▶ EXERCISE
Each line from the opening of the records that follow to the line with "Vidéki Örökség Konferencia" needs to be written out exactly. Add nothing.

■ ■ ■

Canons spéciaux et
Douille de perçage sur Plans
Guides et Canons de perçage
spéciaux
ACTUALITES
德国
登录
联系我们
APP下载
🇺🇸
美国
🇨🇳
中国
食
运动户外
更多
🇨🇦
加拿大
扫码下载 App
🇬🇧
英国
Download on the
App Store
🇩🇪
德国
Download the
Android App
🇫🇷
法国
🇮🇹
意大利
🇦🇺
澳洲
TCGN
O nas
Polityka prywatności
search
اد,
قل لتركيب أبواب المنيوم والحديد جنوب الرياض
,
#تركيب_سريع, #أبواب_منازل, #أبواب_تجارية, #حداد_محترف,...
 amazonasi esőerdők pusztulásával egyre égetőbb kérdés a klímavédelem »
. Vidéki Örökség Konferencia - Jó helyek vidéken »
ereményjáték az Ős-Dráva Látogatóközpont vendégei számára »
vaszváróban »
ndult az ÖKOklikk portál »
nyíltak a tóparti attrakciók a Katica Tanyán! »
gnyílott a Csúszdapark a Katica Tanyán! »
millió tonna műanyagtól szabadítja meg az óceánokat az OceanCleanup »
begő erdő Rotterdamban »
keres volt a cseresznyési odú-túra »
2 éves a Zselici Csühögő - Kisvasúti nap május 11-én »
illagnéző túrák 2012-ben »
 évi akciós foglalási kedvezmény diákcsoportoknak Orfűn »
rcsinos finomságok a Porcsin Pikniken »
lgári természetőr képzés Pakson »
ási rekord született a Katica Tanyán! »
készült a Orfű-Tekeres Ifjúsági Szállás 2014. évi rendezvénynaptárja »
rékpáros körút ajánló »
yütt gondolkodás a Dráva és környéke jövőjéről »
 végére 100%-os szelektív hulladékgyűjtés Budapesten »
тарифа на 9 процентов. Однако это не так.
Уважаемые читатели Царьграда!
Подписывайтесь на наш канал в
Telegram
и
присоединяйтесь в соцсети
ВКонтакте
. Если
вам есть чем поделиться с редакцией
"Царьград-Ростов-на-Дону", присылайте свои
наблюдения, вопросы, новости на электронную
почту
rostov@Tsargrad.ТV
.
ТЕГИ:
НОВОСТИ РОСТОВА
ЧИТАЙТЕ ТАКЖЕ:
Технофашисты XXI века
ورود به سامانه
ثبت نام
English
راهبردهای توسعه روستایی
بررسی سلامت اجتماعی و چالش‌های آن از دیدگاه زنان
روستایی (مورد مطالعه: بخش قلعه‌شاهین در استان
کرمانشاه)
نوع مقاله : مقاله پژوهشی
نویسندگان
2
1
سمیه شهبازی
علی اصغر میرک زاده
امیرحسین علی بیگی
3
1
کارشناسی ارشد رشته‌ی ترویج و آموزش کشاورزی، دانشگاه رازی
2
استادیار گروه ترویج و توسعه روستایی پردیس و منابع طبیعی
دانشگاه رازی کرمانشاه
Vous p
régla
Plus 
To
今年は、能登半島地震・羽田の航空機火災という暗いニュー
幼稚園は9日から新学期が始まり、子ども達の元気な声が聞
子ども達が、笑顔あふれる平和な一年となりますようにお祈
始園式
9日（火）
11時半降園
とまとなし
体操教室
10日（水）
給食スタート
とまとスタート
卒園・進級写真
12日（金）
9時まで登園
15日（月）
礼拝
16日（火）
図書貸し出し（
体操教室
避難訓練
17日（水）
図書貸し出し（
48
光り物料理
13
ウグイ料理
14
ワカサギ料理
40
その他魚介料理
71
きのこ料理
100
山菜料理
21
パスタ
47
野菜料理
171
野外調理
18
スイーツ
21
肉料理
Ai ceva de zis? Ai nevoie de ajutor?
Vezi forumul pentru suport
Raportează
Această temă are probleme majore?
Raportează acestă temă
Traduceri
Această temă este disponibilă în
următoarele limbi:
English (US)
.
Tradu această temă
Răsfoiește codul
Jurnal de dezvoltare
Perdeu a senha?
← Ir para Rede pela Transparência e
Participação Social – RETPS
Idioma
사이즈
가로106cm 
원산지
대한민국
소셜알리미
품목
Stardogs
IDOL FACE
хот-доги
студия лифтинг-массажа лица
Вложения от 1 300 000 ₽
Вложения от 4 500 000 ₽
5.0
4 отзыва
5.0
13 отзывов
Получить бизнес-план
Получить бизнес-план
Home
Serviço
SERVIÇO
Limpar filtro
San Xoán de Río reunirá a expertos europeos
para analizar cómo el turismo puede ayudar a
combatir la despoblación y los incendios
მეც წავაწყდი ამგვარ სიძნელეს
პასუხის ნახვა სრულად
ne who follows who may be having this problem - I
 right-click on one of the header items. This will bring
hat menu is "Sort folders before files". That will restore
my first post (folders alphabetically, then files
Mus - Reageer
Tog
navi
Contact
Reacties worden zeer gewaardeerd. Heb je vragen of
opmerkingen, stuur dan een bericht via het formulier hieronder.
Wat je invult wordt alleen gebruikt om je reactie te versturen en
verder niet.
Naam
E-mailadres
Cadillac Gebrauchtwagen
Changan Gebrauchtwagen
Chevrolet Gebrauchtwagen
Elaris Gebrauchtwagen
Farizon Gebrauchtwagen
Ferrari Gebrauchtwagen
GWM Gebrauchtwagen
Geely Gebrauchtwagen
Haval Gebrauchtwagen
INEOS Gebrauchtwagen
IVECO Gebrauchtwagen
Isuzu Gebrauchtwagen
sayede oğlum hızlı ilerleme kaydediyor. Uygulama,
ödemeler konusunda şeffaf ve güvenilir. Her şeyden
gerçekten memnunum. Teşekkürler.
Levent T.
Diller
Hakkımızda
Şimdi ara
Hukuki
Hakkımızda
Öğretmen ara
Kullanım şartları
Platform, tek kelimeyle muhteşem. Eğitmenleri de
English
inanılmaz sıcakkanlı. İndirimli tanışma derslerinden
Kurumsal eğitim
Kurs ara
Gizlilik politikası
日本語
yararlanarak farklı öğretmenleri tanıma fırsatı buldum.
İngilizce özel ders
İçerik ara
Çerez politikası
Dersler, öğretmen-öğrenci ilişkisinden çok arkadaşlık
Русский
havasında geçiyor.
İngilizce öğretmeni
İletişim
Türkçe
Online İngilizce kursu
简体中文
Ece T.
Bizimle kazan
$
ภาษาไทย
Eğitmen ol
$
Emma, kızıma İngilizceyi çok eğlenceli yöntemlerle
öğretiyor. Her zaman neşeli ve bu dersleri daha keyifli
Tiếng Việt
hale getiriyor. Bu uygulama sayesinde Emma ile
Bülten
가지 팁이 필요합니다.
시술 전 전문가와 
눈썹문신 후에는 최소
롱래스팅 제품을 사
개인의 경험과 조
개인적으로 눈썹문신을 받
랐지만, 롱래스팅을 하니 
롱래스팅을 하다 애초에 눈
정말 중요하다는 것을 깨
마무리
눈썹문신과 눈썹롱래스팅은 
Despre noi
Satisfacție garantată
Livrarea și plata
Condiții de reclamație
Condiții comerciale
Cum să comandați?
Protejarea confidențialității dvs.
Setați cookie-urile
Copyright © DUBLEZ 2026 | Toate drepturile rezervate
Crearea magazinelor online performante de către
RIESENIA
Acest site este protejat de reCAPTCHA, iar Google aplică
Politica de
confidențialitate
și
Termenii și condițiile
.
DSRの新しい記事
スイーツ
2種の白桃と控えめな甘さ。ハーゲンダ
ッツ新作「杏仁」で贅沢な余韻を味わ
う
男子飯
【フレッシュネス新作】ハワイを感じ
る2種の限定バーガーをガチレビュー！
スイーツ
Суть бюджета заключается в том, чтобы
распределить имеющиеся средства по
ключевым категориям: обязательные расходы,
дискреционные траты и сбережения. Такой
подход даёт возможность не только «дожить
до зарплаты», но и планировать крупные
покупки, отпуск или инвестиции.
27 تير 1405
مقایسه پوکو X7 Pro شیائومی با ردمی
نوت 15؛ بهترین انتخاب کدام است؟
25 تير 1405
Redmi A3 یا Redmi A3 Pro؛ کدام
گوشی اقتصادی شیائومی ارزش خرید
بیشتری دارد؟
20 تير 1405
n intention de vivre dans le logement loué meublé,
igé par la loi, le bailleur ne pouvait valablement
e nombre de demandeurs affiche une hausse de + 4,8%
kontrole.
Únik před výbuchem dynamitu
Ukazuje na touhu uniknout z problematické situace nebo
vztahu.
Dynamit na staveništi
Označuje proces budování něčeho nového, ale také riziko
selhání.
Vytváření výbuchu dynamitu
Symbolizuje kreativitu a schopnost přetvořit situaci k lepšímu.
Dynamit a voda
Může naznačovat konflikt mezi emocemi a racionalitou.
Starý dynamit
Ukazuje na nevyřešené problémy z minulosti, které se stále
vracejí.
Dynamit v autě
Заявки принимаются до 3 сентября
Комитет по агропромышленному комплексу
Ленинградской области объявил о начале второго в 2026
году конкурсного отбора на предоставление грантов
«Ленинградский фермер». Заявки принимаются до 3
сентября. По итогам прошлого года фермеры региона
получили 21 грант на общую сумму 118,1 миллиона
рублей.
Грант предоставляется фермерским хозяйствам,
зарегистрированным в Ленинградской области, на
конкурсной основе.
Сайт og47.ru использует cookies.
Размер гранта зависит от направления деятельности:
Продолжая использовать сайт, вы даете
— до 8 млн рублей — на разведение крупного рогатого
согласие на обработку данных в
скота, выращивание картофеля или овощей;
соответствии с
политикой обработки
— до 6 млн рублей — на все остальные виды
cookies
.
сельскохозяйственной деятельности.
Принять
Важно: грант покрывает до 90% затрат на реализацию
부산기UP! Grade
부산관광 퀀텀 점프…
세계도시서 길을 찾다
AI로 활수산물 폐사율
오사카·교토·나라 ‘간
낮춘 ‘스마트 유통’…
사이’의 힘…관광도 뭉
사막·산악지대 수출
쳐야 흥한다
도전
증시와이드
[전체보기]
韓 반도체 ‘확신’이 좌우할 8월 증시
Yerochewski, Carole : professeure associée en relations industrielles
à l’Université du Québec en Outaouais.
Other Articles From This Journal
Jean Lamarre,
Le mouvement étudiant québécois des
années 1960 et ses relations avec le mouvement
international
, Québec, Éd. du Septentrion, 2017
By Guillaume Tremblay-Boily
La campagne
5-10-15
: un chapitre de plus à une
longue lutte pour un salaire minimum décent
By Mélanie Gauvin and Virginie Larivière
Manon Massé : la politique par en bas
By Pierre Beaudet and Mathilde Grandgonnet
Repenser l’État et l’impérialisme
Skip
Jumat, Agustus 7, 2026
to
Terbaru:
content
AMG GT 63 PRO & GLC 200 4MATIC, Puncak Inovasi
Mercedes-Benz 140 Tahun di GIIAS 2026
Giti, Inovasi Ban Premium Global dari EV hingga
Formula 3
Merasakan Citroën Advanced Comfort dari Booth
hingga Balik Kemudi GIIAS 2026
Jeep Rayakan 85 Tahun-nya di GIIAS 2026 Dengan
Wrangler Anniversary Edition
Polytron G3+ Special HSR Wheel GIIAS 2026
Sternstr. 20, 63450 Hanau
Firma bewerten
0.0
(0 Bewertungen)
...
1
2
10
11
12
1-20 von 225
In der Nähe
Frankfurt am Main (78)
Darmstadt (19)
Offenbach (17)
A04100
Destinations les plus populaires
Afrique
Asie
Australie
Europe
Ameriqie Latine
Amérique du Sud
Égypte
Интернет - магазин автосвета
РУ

■ ■ ■

▶ ANSWER TO THIS TASK
Canons spéciaux et
Douille de perçage sur Plans
Guides et Canons de perçage
spéciaux
ACTUALITES
德国
登录
联系我们
APP下载
🇺🇸
美国
🇨🇳
中国
食
运动户外
更多
🇨🇦
加拿大
扫码下载 App
🇬🇧
英国
Download on the
App Store
🇩🇪
德国
Download the
Android App
🇫🇷
法国
🇮🇹
意大利
🇦🇺
澳洲
TCGN
O nas
Polityka prywatności
search
اد,
قل لتركيب أبواب المنيوم والحديد جنوب الرياض
,
#تركيب_سريع, #أبواب_منازل, #أبواب_تجارية, #حداد_محترف,...
 amazonasi esőerdők pusztulásával egyre égetőbb kérdés a klímavédelem »
. Vidéki Örökség Konferencia - Jó helyek vidéken »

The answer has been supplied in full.